§ **Problem requirements**: Pictures are to be left out, and the rest of the records reproduced exactly.

§ **Information shown**:
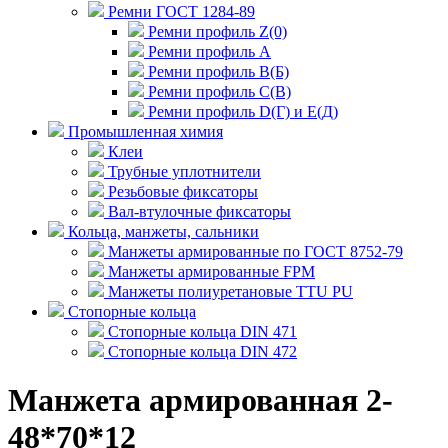
Ремни ГОСТ 1284-89
Ремни профиль Z(0)
Ремни профиль А
Ремни профиль В(Б)
Ремни профиль С(В)
Ремни профиль D(Г) и E(Д)
Промышленная химия
Клеи
Трубные уплотнители
Резьбовые фиксаторы
Вал-втулочные фиксаторы
Кольца, манжеты, сальники
Манжеты армированные по ГОСТ 8752-79
Манжеты армированные FPM
Манжеты полиуретановые TTU PU
Стопорные кольца
Стопорные кольца DIN 471
Стопорные кольца DIN 472
Манжета армированная 2-
48*70*12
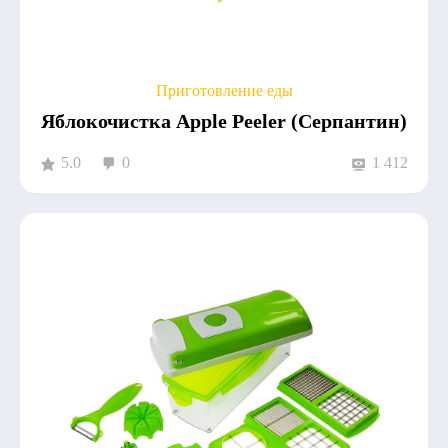
Приготовление еды
Яблокочистка Apple Peeler (Серпантин)
5.0
0
1 412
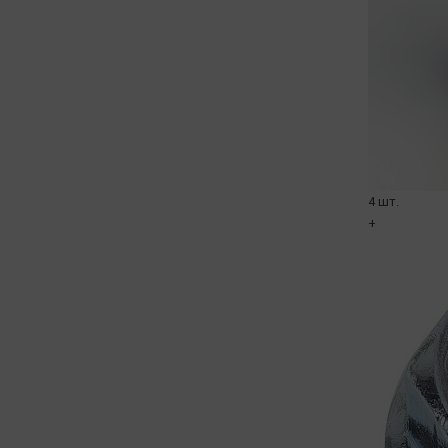
4 шт.
+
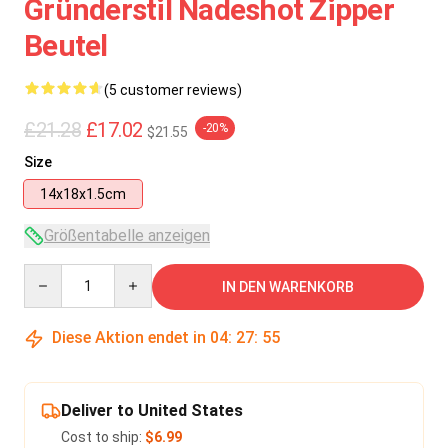
Gründerstil Nadeshot Zipper
Beutel
(5 customer reviews)
£21.28
£17.02
-20%
$21.55
Size
14x18x1.5cm
Größentabelle anzeigen
Quantity
IN DEN WARENKORB
Diese Aktion endet in
04
:
27
:
54
Deliver to United States
Cost to ship:
$6.99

§ **Finished exercise**:
Ремни ГОСТ 1284-89
Ремни профиль Z(0)
Ремни профиль А
Ремни профиль В(Б)
Ремни профиль С(В)
Ремни профиль D(Г) и E(Д)
Промышленная химия
Клеи
Трубные уплотнители
Резьбовые фиксаторы
Вал-втулочные фиксаторы
Кольца, манжеты, сальники
Манжеты армированные по ГОСТ 8752-79
Манжеты армированные FPM
Манжеты полиуретановые TTU PU
Стопорные кольца
Стопорные кольца DIN 471
Стопорные кольца DIN 472
Манжета армированная 2-
48*70*12
Приготовление еды
Яблокочистка Apple Peeler (Серпантин)
5.0
0
1 412
4 шт.
+
Gründerstil Nadeshot Zipper
Beutel
(5 customer reviews)
£21.28
£17.02
-20%
$21.55
Size
14x18x1.5cm
Größentabelle anzeigen
Quantity
IN DEN WARENKORB
Diese Aktion endet in
04
:
27
:
54
Deliver to United States
Cost to ship:
$6.99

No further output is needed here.